The ruling strikes me as extraordinary because the same Third Court already ruled that Judge Barbara Walther abused her discretion on the civil side by authorizing a search of the entire community instead of specific, particularly identified residences. The entire ranch could not be considered a single household, the Third Court found, just like an apartment complex with a single property owner doesn't eliminate Fourth Amendment rights of individual apartment dwellers. Footnote 10 to the court's mandamus order specifically declared that:
The notion that the entire ranch community constitutes a "household" as contemplated by section 262.201 [of the family code] and justifies removing all children from the ranch community if there even is one incident of suspected child sexual abuse is contrary to the evidence. The Department's witnesses acknowledged that the ranch community was divided into separate family groups and separate households. While there was evidence that the living arrangements are more communal than most typical neighborhoods, the evidence was not legally or factually sufficient to support a theory that the entire ranch community is a "household."
That's why Grits had written back in May, "It's difficult for me to imagine how the court could decide the search warrant is valid without contradicting its own ruling on the civil side, particularly regarding the 'particularity' requirement in the Fourth Amendment. In a mandamus order (pdf) requiring CPS to return YFZ children to their parents, the Third Court ruled (and the Texas Supreme Court later agreed) that the entire ranch couldn't be considered a single 'household.'"
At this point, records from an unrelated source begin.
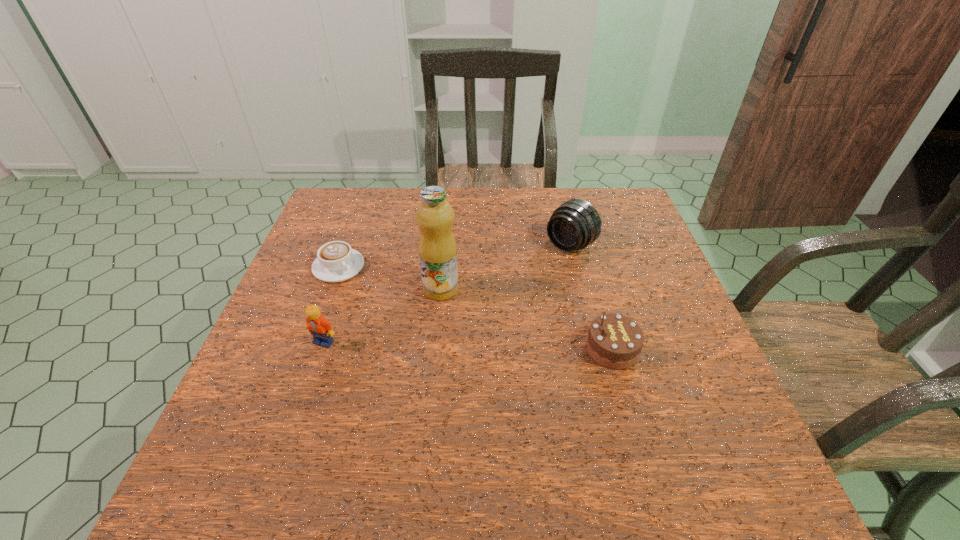 Where is `the third shortest object`? the third shortest object is located at coordinates (320, 328).

What are the coordinates of `the fourth tallest object` in the screenshot? It's located at (614, 341).

You are a GUI agent. You are given a task and a screenshot of the screen. Output one action in this format:
    pyautogui.click(x=<x>, y=<y>)
    Task: Click on the cappuccino
    
    Given the screenshot: What is the action you would take?
    pyautogui.click(x=336, y=261)

The image size is (960, 540). What are the coordinates of `the second tallest object` in the screenshot? It's located at (575, 224).

Locate an element on the screen. the third object from right to left is located at coordinates (437, 247).

I want to click on the tallest object, so click(x=437, y=247).

This screenshot has height=540, width=960. Find the location of `free space located on the front-facing side of the Lego`. free space located on the front-facing side of the Lego is located at coordinates (307, 392).

I want to click on free space located on the back of the fourth tallest object, so click(593, 282).

Where is `free space located with the handle on the right side of the cappuccino`? The image size is (960, 540). free space located with the handle on the right side of the cappuccino is located at coordinates (445, 355).

Locate an element on the screen. Image resolution: width=960 pixels, height=540 pixels. vacant region located 0.240m with the handle on the right side of the cappuccino is located at coordinates (413, 328). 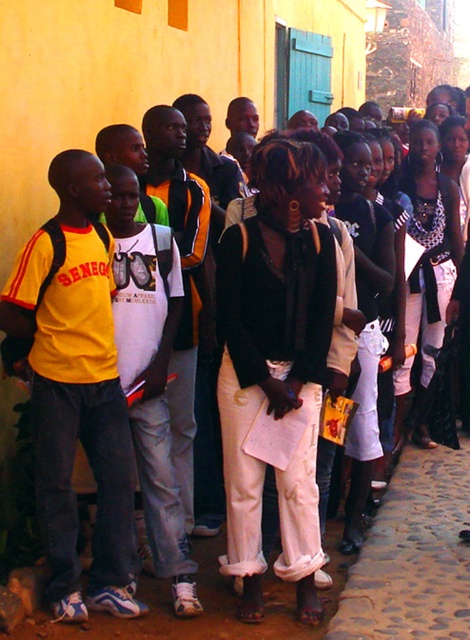 Question: Can you confirm if matte black sweater at center is bigger than yellow matte shirt at left?

Choices:
 (A) no
 (B) yes

Answer: (B)

Question: Which object is farther from the camera taking this photo?

Choices:
 (A) yellow matte shirt at left
 (B) matte black sweater at center

Answer: (B)

Question: Does matte black sweater at center have a lesser width compared to yellow matte shirt at left?

Choices:
 (A) no
 (B) yes

Answer: (B)

Question: Is matte black sweater at center positioned before yellow matte shirt at left?

Choices:
 (A) yes
 (B) no

Answer: (B) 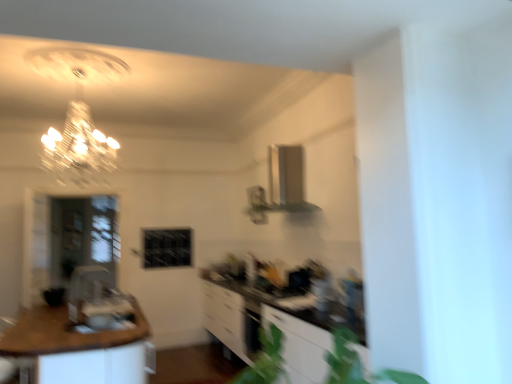 Question: From the image's perspective, is transparent glass door at left below white glossy cabinetry at center?

Choices:
 (A) no
 (B) yes

Answer: (A)

Question: Considering the relative sizes of transparent glass door at left and white glossy cabinetry at center in the image provided, is transparent glass door at left wider than white glossy cabinetry at center?

Choices:
 (A) yes
 (B) no

Answer: (B)

Question: Is transparent glass door at left shorter than white glossy cabinetry at center?

Choices:
 (A) no
 (B) yes

Answer: (A)

Question: From a real-world perspective, is transparent glass door at left positioned under white glossy cabinetry at center based on gravity?

Choices:
 (A) no
 (B) yes

Answer: (A)

Question: Is transparent glass door at left not near white glossy cabinetry at center?

Choices:
 (A) no
 (B) yes

Answer: (B)

Question: From the image's perspective, is transparent glass door at left on white glossy cabinetry at center?

Choices:
 (A) yes
 (B) no

Answer: (A)

Question: From the image's perspective, is transparent glass door at left located beneath brown wood countertop at lower left?

Choices:
 (A) no
 (B) yes

Answer: (A)

Question: Considering the relative sizes of transparent glass door at left and brown wood countertop at lower left in the image provided, is transparent glass door at left smaller than brown wood countertop at lower left?

Choices:
 (A) no
 (B) yes

Answer: (B)

Question: Is transparent glass door at left to the right of brown wood countertop at lower left from the viewer's perspective?

Choices:
 (A) no
 (B) yes

Answer: (A)

Question: Is transparent glass door at left next to brown wood countertop at lower left and touching it?

Choices:
 (A) yes
 (B) no

Answer: (B)

Question: Is transparent glass door at left facing towards brown wood countertop at lower left?

Choices:
 (A) no
 (B) yes

Answer: (B)

Question: From a real-world perspective, is transparent glass door at left below brown wood countertop at lower left?

Choices:
 (A) no
 (B) yes

Answer: (A)

Question: Is brown wood countertop at lower left oriented away from transparent glass door at left?

Choices:
 (A) yes
 (B) no

Answer: (B) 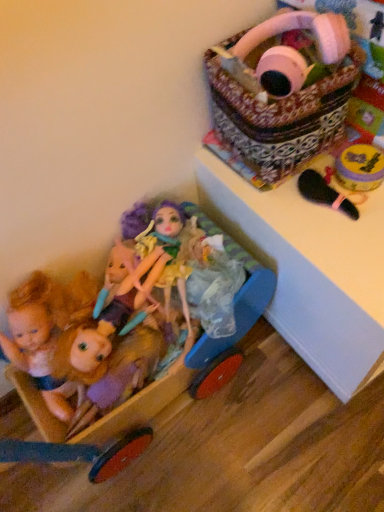 Question: Can you confirm if patterned fabric basket at upper right is positioned to the right of wooden baby carriage at lower left?

Choices:
 (A) no
 (B) yes

Answer: (B)

Question: Is patterned fabric basket at upper right oriented away from wooden baby carriage at lower left?

Choices:
 (A) no
 (B) yes

Answer: (A)

Question: Does patterned fabric basket at upper right lie in front of wooden baby carriage at lower left?

Choices:
 (A) yes
 (B) no

Answer: (B)

Question: Is wooden baby carriage at lower left completely or partially inside patterned fabric basket at upper right?

Choices:
 (A) yes
 (B) no

Answer: (B)

Question: Can you confirm if patterned fabric basket at upper right is taller than wooden baby carriage at lower left?

Choices:
 (A) yes
 (B) no

Answer: (B)

Question: Is the surface of patterned fabric basket at upper right in direct contact with wooden baby carriage at lower left?

Choices:
 (A) yes
 (B) no

Answer: (B)

Question: Does white glossy changing table at upper right appear on the right side of wooden baby carriage at lower left?

Choices:
 (A) no
 (B) yes

Answer: (B)

Question: Can you confirm if white glossy changing table at upper right is bigger than wooden baby carriage at lower left?

Choices:
 (A) no
 (B) yes

Answer: (A)

Question: Is white glossy changing table at upper right facing towards wooden baby carriage at lower left?

Choices:
 (A) no
 (B) yes

Answer: (A)

Question: From the image's perspective, is white glossy changing table at upper right on top of wooden baby carriage at lower left?

Choices:
 (A) no
 (B) yes

Answer: (B)

Question: Does white glossy changing table at upper right lie behind wooden baby carriage at lower left?

Choices:
 (A) no
 (B) yes

Answer: (B)

Question: Is white glossy changing table at upper right oriented away from wooden baby carriage at lower left?

Choices:
 (A) yes
 (B) no

Answer: (B)

Question: From the image's perspective, is pastel purple fabric doll at lower left, placed as the 2th doll when sorted from left to right, located beneath shiny purple hair at center, the 1th doll when ordered from right to left?

Choices:
 (A) yes
 (B) no

Answer: (A) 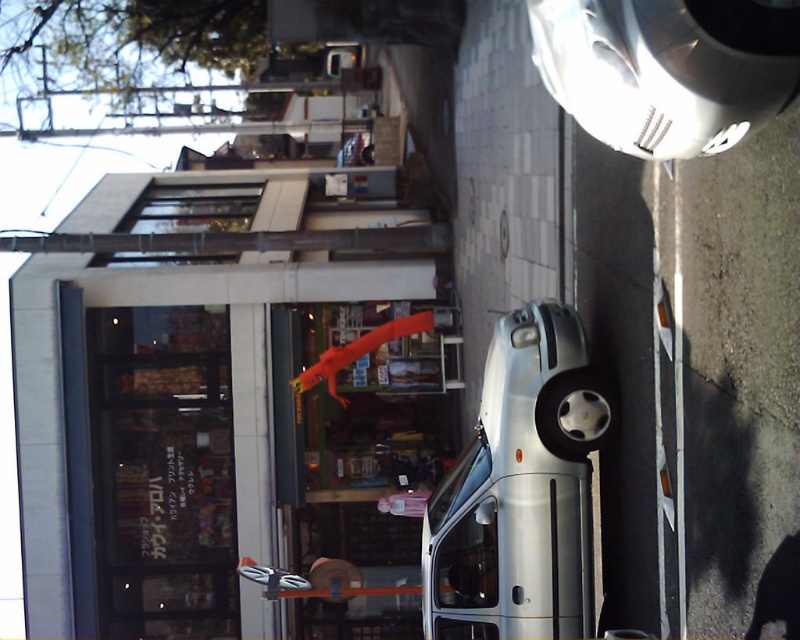 You are a delivery person trying to load a box onto the silver metallic van at center. The box is as tall as the rubber orange lizard at center. Will the box fit inside the van without needing to be tilted?

The silver metallic van at center has a greater height compared to the rubber orange lizard at center. Since the box is as tall as the lizard, it should fit inside the van without tilting.

You are a delivery person trying to park your truck next to the silver metallic van at center and the silver metallic car at upper right. Based on their sizes, which vehicle should you park closer to to ensure enough space for your truck?

The silver metallic van at center is larger in size than the silver metallic car at upper right, so you should park closer to the silver metallic car at upper right to ensure enough space for your truck.

You are standing at the bottom of the rotated image facing upwards. There is a point marked at coordinate (x=520, y=492). What object is located at that point?

The point at coordinate (x=520, y=492) marks the silver metallic van at center. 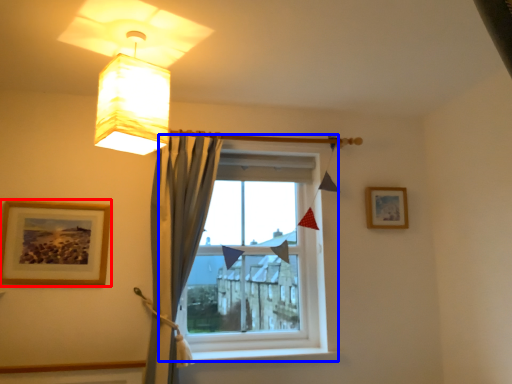 Question: Which of the following is the closest to the observer, picture frame (highlighted by a red box) or window (highlighted by a blue box)?

Choices:
 (A) picture frame
 (B) window

Answer: (A) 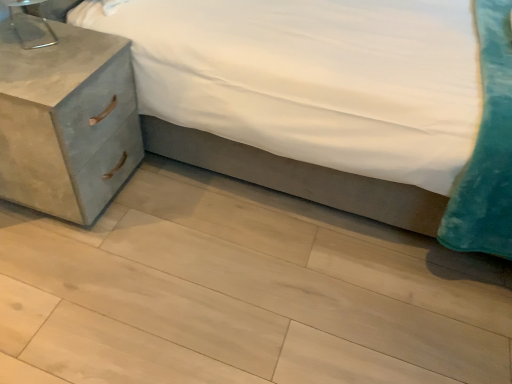 Find the location of a particular element. free location to the right of matte concrete nightstand at left is located at coordinates (160, 217). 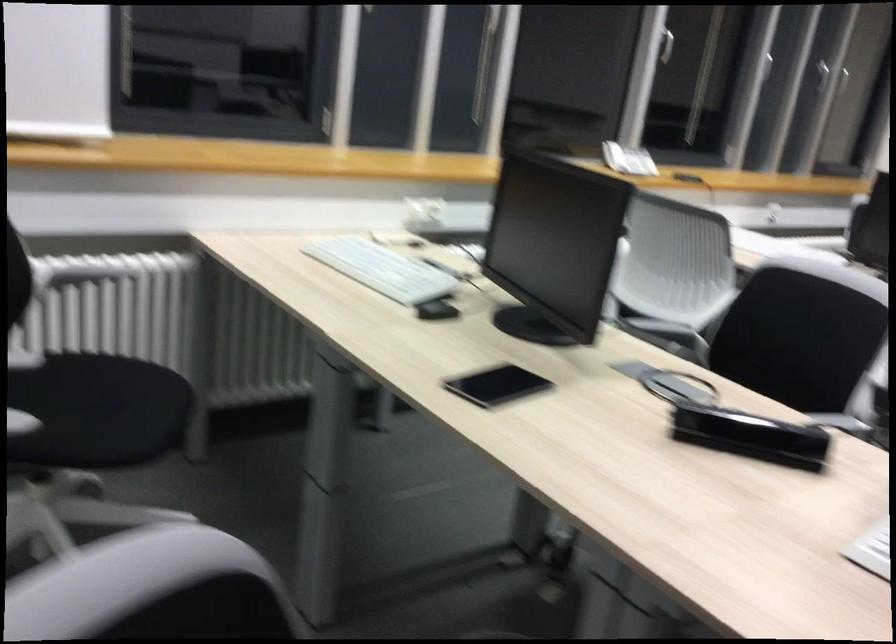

So how did the Third Court get around this seeming contradiction? The answer to me is downright bizarre: They simply ignored the argument. It was just not addressed. To call it an elephant in the room doesn't do it justice. The opinion declares that, "Although the State does not question appellant's showing of standing to contest the validity of the searches conducted pursuant to the April 3 and 6 warrants, the State contends that appellant failed to establish his standing to challenge the interviews conducted by the DFPS caseworkers acting pursuant to the order in aid of investigation." And with that little trick, they banished the sweeping nature of the YFZ Ranch warrants completely under the rug.

IANAL, but I see one big problem with that: The DFPS caseworkers weren't there in a vacuum. They came in droves as soon as the cops executed the warrant as part of a single, grand police action coordinated across multiple agencies, including DFPS. To claim they were there independently of the police search-and-seizure of the property is akin to the naked emperor's courtiers loudly admiring his wardrobe. DFPS is the fig leaf with which the court attempts to screen from view the state's small and shriveled excuse for ignoring the particularity requirement in the Fourth Amendment, but a fig leaf is all it is, and one fluttering in the breeze, at that.

Even if we accept this unlikely, concocted legal fiction, as hard as it may be to swallow, the opinion simply does not ever address head on the same court's earlier finding that "the evidence was not legally or factually sufficient to support a theory that the entire ranch community is a 'household.'" The 3rd Court of Appeals didn't change its mind, then, so much as ignore their previous ruling in a bow to political expediency. For that reason, Grits considers this not just a bad but a shameful opinion (authored, for the record, by Chief Justice Woodfin Jones and signed by Justices Henson (no relation) and Goodwin.

Regular readers will recall that at oral arguments the state claimed they needed just one warrant to search every home and building on the 1,600+ acre ranch because there was a single corporate property owner and only one name on the utility bill. The logical extension of that line of reasoning would be that a particularized search warrant is unnecessary for people living in all-bills-paid apartments, for example, and that an alleged crime by one apartment-dweller would give police the right to enter and search every apartment in the complex. Clearly that would be absurd, but that's precisely what the Third Court has allowed here. This sets an unbelievably terrible precedent, demonstrating once again how unusual circumstances so often make for bad law.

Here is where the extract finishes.